Example: *Benchmarking all IPV4 hash functions with default parameters*
```
./bin/sepe-runner IPV4
./scripts/keyuser_interpreter.py -p IPV4_performance.csv
```
For more options, see [sepe-runner](#sepe-runner) section:
## Sepe Components
### keygen
`keygen` generates (standard output) n random keys from Regex.
Not all valid regexes are accepted since we did not implement the `OR` (`|`), `Kleene Star` (`*`), `Plus` (`+`), and `DOT` (`.`) operators.
```sh
./bin/keygen REGEX [number_of_elements] [seed]
```
Example: *Generating 2 random IPV4 keys with seed 223554*
```sh
./bin/keygen "(([0-9]{3})\.){3}[0-9]{3}" -n 2 -s 223554
313.797.178.390
445.982.868.308
```
For more options, do:
```sh
./bin/keygen --help
```
### keyuser
*We recommend using keyuser via [sepe-runner](#sepe-runner)*
`keyuser` benchmarks custom hash functions with keys received from standard input.
```sh
| ./bin/keyuser [hashes] [seed] [verbose]
```
**If no [hashes] are specified, only generic hash functions are executed**
Example: *Benchmarking 2 IPV4 Keys with 10 total operations using STDHashBin PextIPV4 hash functions. 50% insertions, 30% search, and 20% elimination operations.*
```sh
./bin/keygen "(([0-9]{3})\.){3}[0-9]{3}" -n 2 -s 223554 | ./bin/keyuser --hashes STDHashBin PextIPV4 -n 10 -i 50 -s 30 -e 20
```
For more options, do:
```sh
./bin/keyuser --help
```
### keybuilder
`keybuilder` creates a regex from a series of strings passed through standard input, separated by a new line.
```sh
./bin/keybuilder < txt-file-with-strings
```
### keysynth
`keysynth` synthesizes the hash functions based on the regex generated by the `keybuilder`. It is picky about the regex's format, so it is not recommended to hand-write it.

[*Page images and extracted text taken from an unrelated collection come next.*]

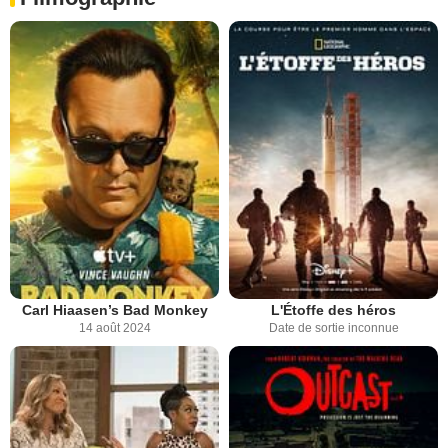
Carl Hiaasen’s Bad Monkey
L'Étoffe des héros
14 août 2024
Date de sortie inconnue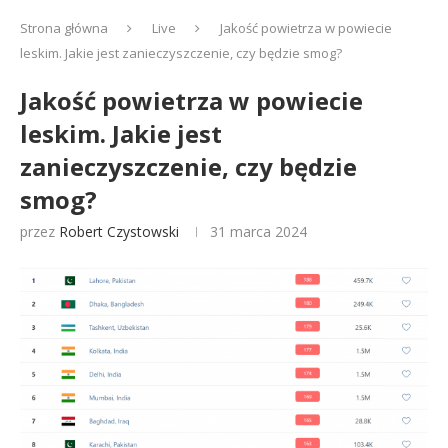
Strona główna
Live
Jakość powietrza w powiecie
leskim. Jakie jest zanieczyszczenie, czy będzie smog?
Jakość powietrza w powiecie
leskim. Jakie jest
zanieczyszczenie, czy będzie
smog?
przez
Robert Czystowski
31 marca 2024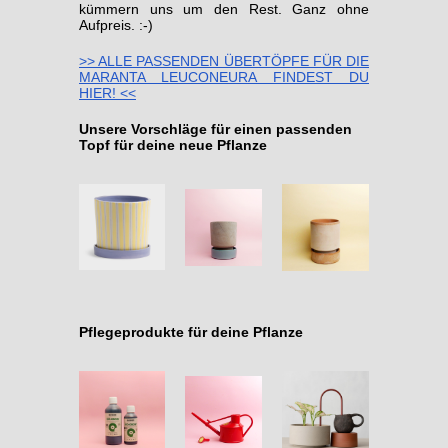
kümmern uns um den Rest. Ganz ohne
Aufpreis. :-)
>> ALLE PASSENDEN ÜBERTÖPFE FÜR DIE
MARANTA LEUCONEURA FINDEST DU
HIER! <<
Unsere Vorschläge für einen passenden
Topf für deine neue Pflanze
Pflegeprodukte für deine Pflanze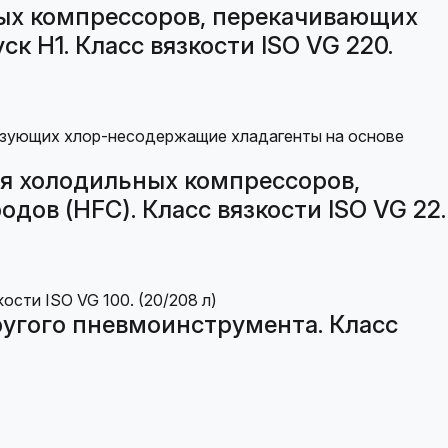
ых компрессоров, перекачивающих
к H1. Класс вязкости ISO VG 220.
ля холодильных компрессоров,
ов (HFC). Класс вязкости ISO VG 22.
ругого пневмоинструмента. Класс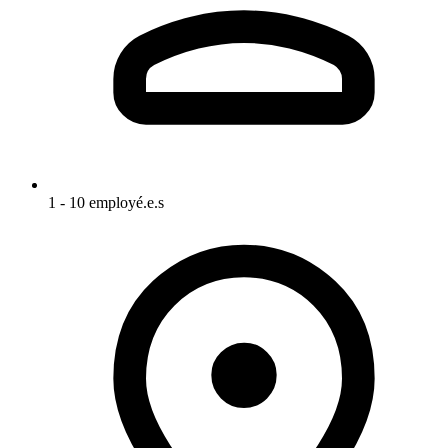
1 - 10 employé.e.s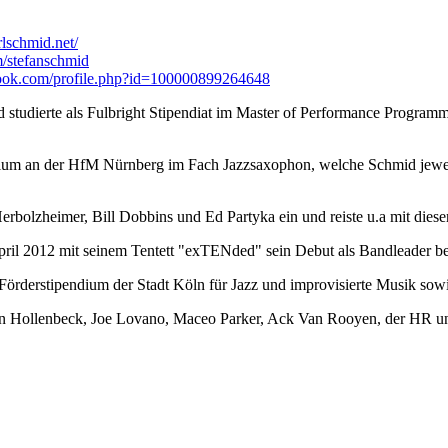
lschmid.net/
/stefanschmid
k.com/profile.php?id=100000899264648
 studierte als Fulbright Stipendiat im Master of Performance Progra
tudium an der HfM Nürnberg im Fach Jazzsaxophon, welche Schmid jewe
 Herbolzheimer, Bill Dobbins und Ed Partyka ein und reiste u.a mit di
 April 2012 mit seinem Tentett "exTENded" sein Debut als Bandleader
 Förderstipendium der Stadt Köln für Jazz und improvisierte Musik sow
ohn Hollenbeck, Joe Lovano, Maceo Parker, Ack Van Rooyen, der HR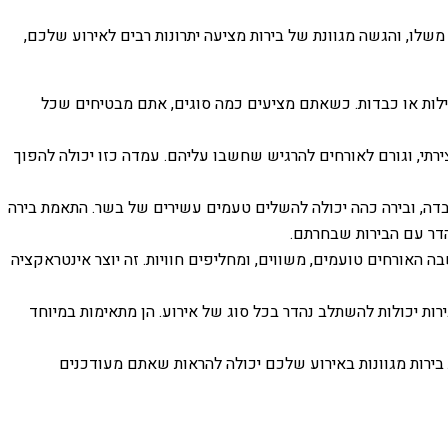
לו, והגשה מגוונת של בירות מציעה יתרונות רבים לאירוע שלכם,
קלילות או כבדות. כשאתם מציעים כמה סוגים, אתם מבטיחים שכל
צירתי, וגורם לאורחים להרגיש שחשבו עליהם. עמדה כזו יכולה להפוך
 כבדה, ובירה כהה יכולה להשלים טעמים עשירים של בשר. התאמת בירה
הדר עם הבירות שבחרתם.
 האורחים טועמים, משווים, ומחליפים חוויות. זה יוצר אינטראקציה
ירות יכולות להשתלב נהדר בכל סוג של אירוע. הן מתאימות במיוחד
 בירות מגוונות באירוע שלכם יכולה להראות שאתם מעודכנים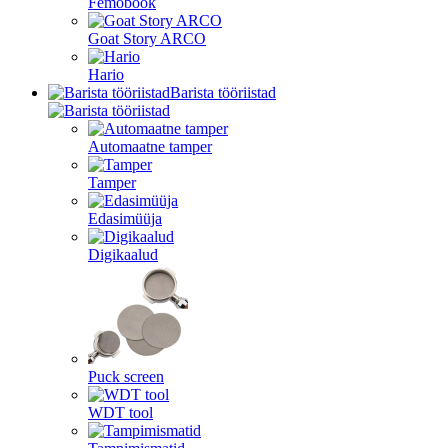
Femobook
Goat Story ARCO
Hario
Barista tööriistad
Automaatne tamper
Tamper
Edasimüüja
Digikaalud
Puck screen
WDT tool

Use `keybuilder` instead.
```sh
./bin/keysynth "$(./bin/keybuilder < txt-file-with-strings)"
```
### sepe-runner
`sepe-runner` is a helper program that connects the other programs together as needed.
`Regexes.toml` is a configuration file containing all accepted `sepe-runner` regular expressions and their associated Hash Functions. *Changing this file also requires changing `keyuser`.*
```sh
./bin/sepe-runner Regex-entry-in-Regexes.toml
```
Some relevant parameters are:
- `-k, --keys`: Number of keys to generate
- `-o, --operations`: Number of operations to run
- `-i, --insert`: Percentage of insertion operations
- `-s, --search`: Percentage of search operations
- `-e, --elimination`: Percentage of elimination operations
- `--histogram`: Generate the distribution histogram for the given regex, do not run experiments
Example: *Running the IPV4 benchmark*
```sh
./bin/sepe-runner IPV4
```
For more options, do:
```sh
./bin/sepe-runner --help
```
## Helper Scripts
The `scripts` folder contains some helper scripts that may be useful for some people:
* `align_csv.sh` - pretty prints `keyuser`'s generated `.csv` files for easier analysis
* `benchmark.sh` - helper to run many benchmarks at once
* `install_abseil.sh` - installs the abseil library locally. Necessary for `keyuser`
* `make_hash_from_regex.sh` - creates a hash function from a user-defined regex
* `keyuser_interpreter.py` - interprets the results generated from `keyuser`'s benchmarks
### Using `keyuser_interpreter.py`
This script is used to help interpret the output of `keyuser`. It can plot graphs, generate tables, and perform statistical analysis.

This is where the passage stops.